JAKARTA, CITRAINDONESIA.COM – Ketua Umum Asosiasi Perusahaan Konsultan Telematika Indonesia (Aspekti), Nasfi Burhan, menegaskan ketidakmampuan Indonesia untuk menjadikan bisnis IT (Information and Technology) sebagai tuan rumah di negeri sendiri, mengakibatkan kebijakan-kebijakan pemerintah terutama terkait industri IT tidak mengalami perkembangan. Alhasil, Indonesia pun dibanjiri produk-produk asing seperti China, Malaysia, dan Amerika.
“Yang lebih memprihatinkan, Indonesia juga tidak memiliki standarisasi skill di bidang ini sehingga perusahaan-perusahaan asing yang masuk semuanya membawa konsultan dari negerinya sendiri.
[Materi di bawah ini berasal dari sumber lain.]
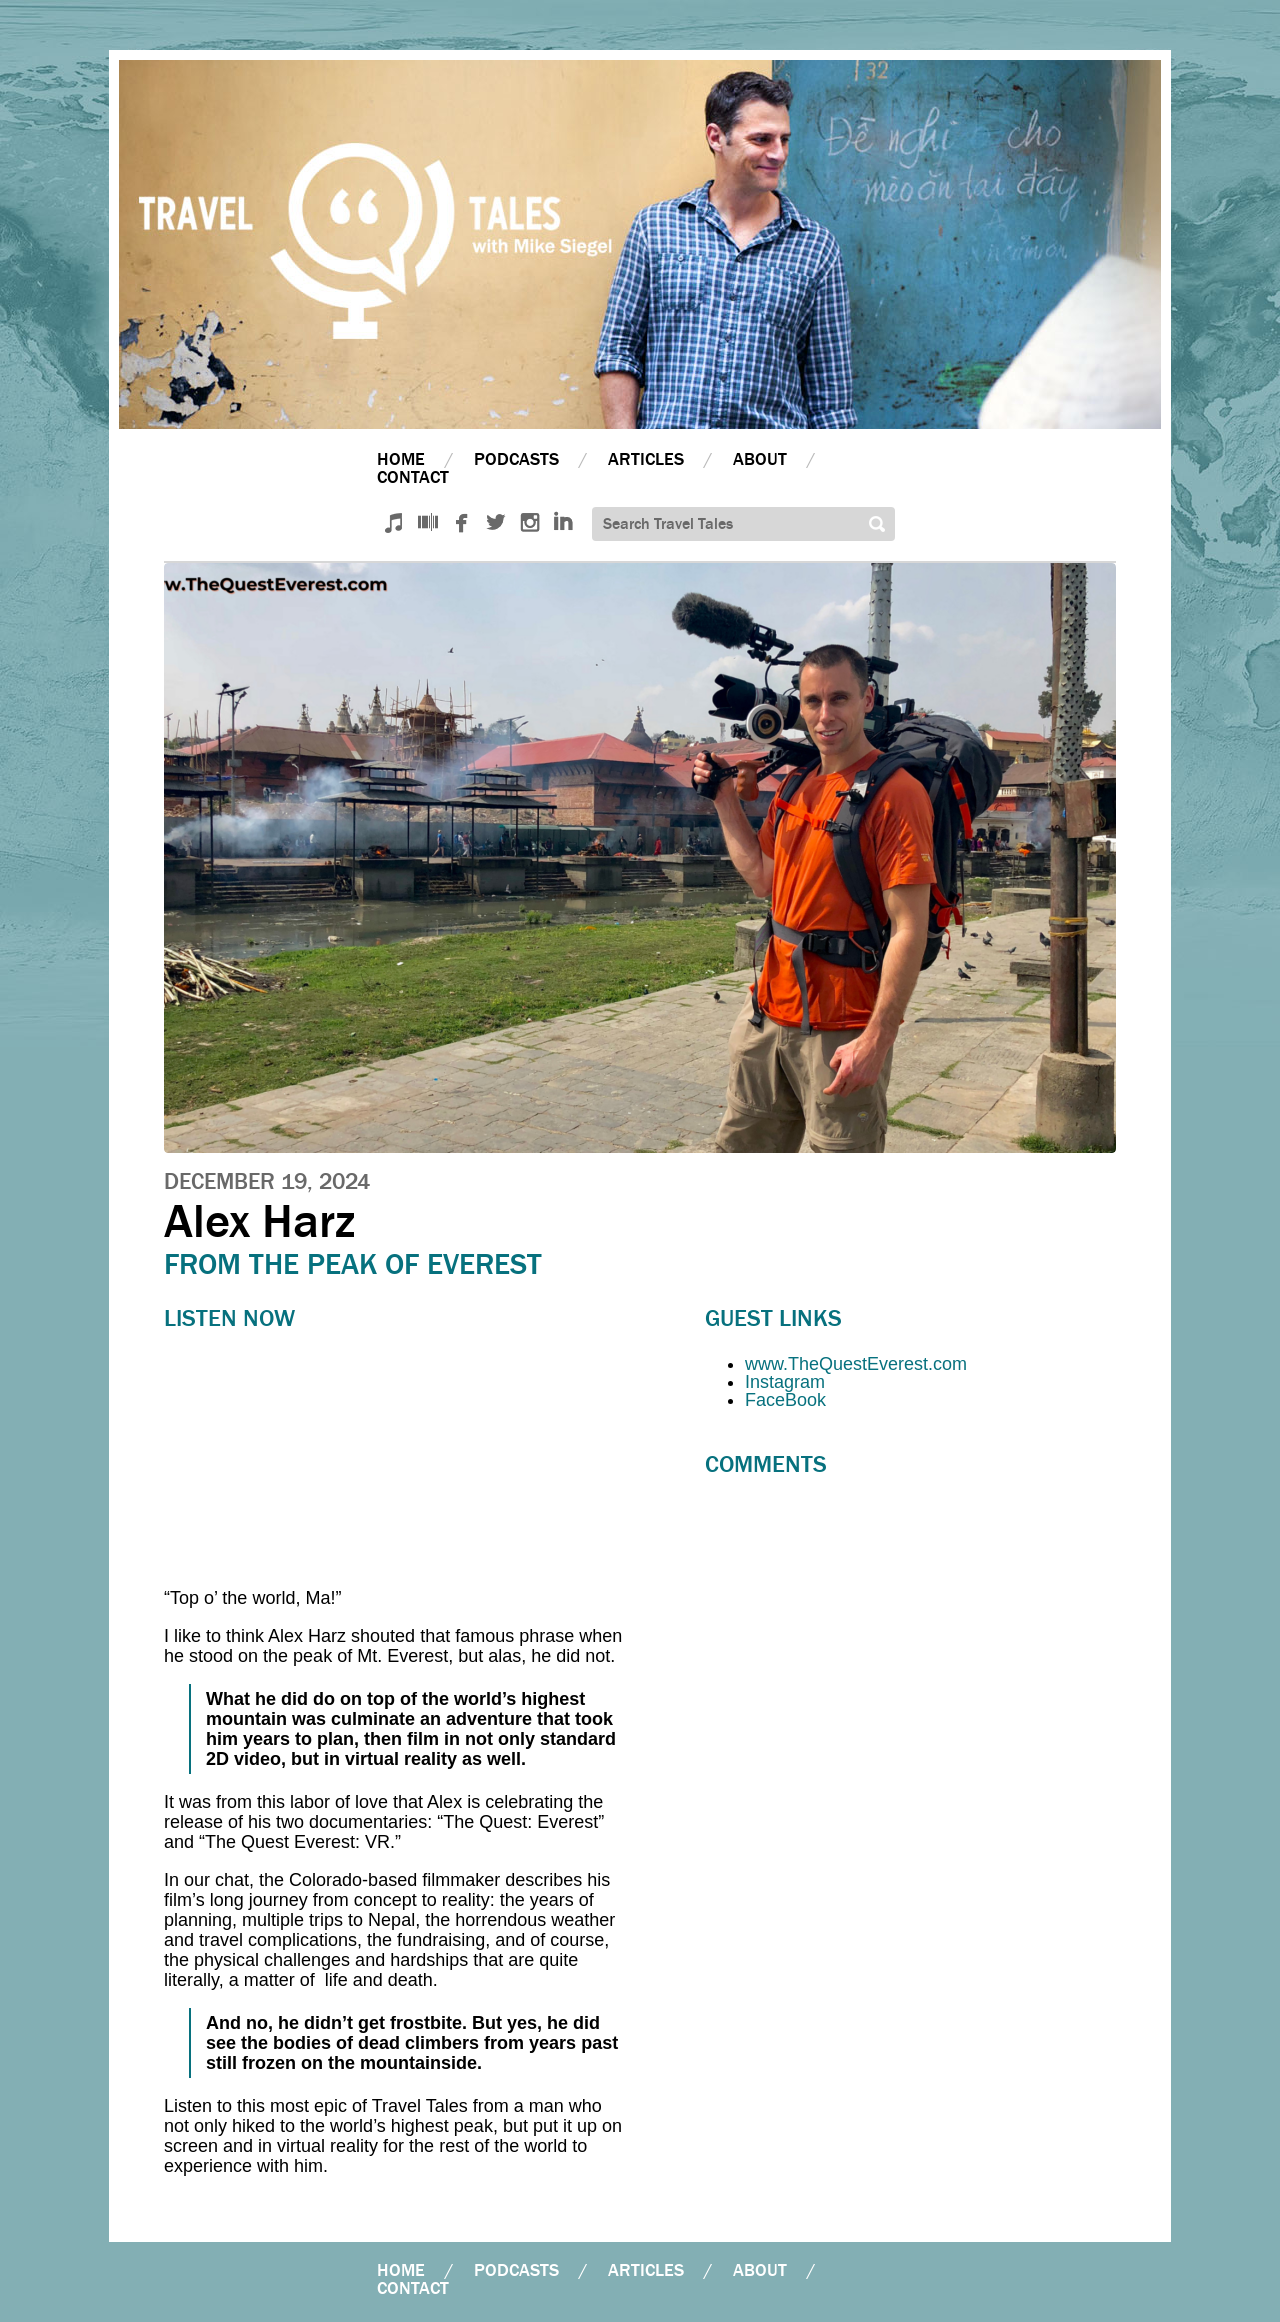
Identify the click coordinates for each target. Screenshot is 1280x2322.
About (760, 459)
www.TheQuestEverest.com (856, 1364)
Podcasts (516, 459)
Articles (646, 459)
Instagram (785, 1382)
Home (401, 459)
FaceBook (785, 1400)
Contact (413, 477)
Sementara, orang Indonesia yang menjadi pekerjanya,” ungkap Nafsi saat ditemui citraindonesia.id, di kantornya, Jalan Tanah Abang I, Jakarta Pusat, Selasa (17/12/2013).
Nasfi mengakui, tidak adanya standarisasi yang menjadi acun membuat Indonesia mengalami kerugian di bidang ketenagakerjaan lantaran tenaga IT Indonesia tidak kalah hebat dengan perusahaan asing.
“Kita kalah dengan Philipina dan Thailand yang telah memiliki standar sendiri, sehingga ketika tenaga IT Thailand dan Philipina bekerja di Qatar misalnya, mereka lebih mudah diterima bekerja dibanding orang Indonesia yang harus menjalani tes lagi agar sesuai standar di Qatar,” jelas Nasfi lagi.
Ketua umum Aspekti ini mengakui, sejak bisnis IT mulai marak di Indonesia pada 2000, organisasinya telah berupaya agar Indonesia memiliki standarisasi skill di bidang IT, tapi kandas.
“Karena itu kami akan kembali berupaya bertemu dengan Kemenkoinfo (Kementerian Komunikasi dan Informasi) dan pihak terkait lainnya agar standarisasi itu dapat segera ditetapkan,†tutupnya. (Rhm)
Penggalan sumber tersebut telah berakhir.